If the leaves of the plant are only occasionally used, it could be that there has been a misunderstanding of ‘salad’ with some of the translations and re-tellings, equating it with lettuce. The version of the story S. remembers has radishes as the tempting vegetable, which opens an intriguing link to The Tale of Peter Rabbit, another of my nephew’s favourites, also about stealing produce from a garden.

The husband steals the salad leaves, lettuce or rampion, and when he goes back for more the next day, gets caught by the owner of the garden, a witch. She demands his wife’s baby – if she has one – in payment for the stolen goods.

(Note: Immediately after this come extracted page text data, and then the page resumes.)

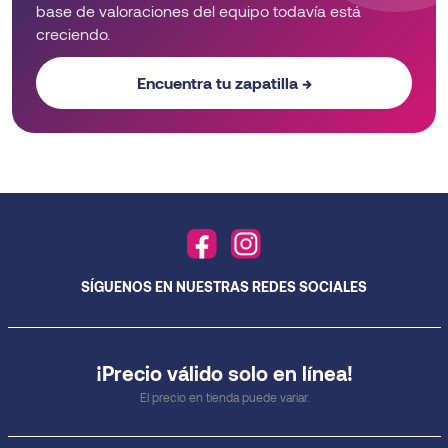
base de valoraciones del equipo todavía está
creciendo.
Encuentra tu zapatilla →
SÍGUENOS EN NUESTRAS REDES SOCIALES
¡Precio válido solo en línea!
El precio en tienda puede variar.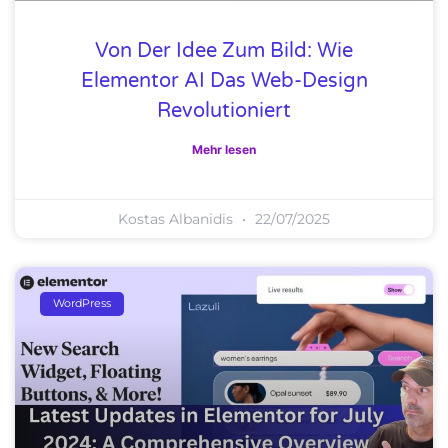
Von Der Idee Zum Bild: Wie
Elementor AI Das Web-Design
Revolutioniert
Mehr lesen
Kostas Albanidis
22/07/2025
WordPress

In the old Ladybird version, there is no hint that the wife is pregnant at this point (she is described as thin), so the husband’s agreement to these terms comes over as a gamble that she will not conceive. This version makes little sense: if she’s starving, lettuce won’t help much, and in all the other versions it is the pregnancy which explains the unusual craving. To have the husband give up a baby he knows is coming makes for a better story, and makes clear the strength of the desire behind the craving. A different Ladybird version (two pages of which are available online) removes another of the story’s edges, having the witch steal the baby, rather than the parents handing her over.

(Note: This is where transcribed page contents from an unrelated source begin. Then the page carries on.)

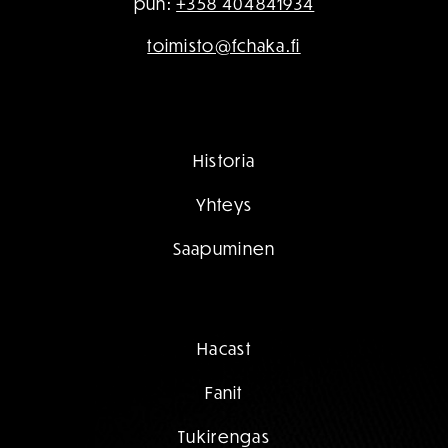
puh:
+358 404841934
toimisto@fchaka.fi
Historia
Yhteys
Saapuminen
Hacast
Fanit
Tukirengas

Rapunzel meets a prince, who visits her by night, climbing up her hair as the witch does during the day, bringing her material from which to make a rope (he couldn’t just bring her a ready-made rope?) All versions agree that she gives the game away by telling the witch in an unguarded moment that she is heavier than the prince. None of them mention that she gets pregnant herself during one of the prince’s visits until later, and the more modern versions leave this out completely. When the witch surprises the prince and he falls and blinds himself in a thorn bush, I think of Rochester in Jane Eyre; in fact, that kind of symbolic event works much better in a fairy tale than a realist novel. Symbolic of what, though? The mystery and power of the story (and of many fairy tales) lies partly in the fact that it is not an allegory, I think. There is a point being made about the danger of desire – for rapunzel the plant, Rapunzel the baby, Rapunzel the woman, and (from her perspective) for the prince. It’s not exactly a warning, more an actuating force, driving events through contortions that only really come to make sense through repeated readings, when they become inevitable, but never quite lose their weird fascination. ‘No door,’ my nephew will explain, given half a chance. ‘Long, long hair’.


‘Rapunzel’ at Adelaide Ebooks.
More illustrations.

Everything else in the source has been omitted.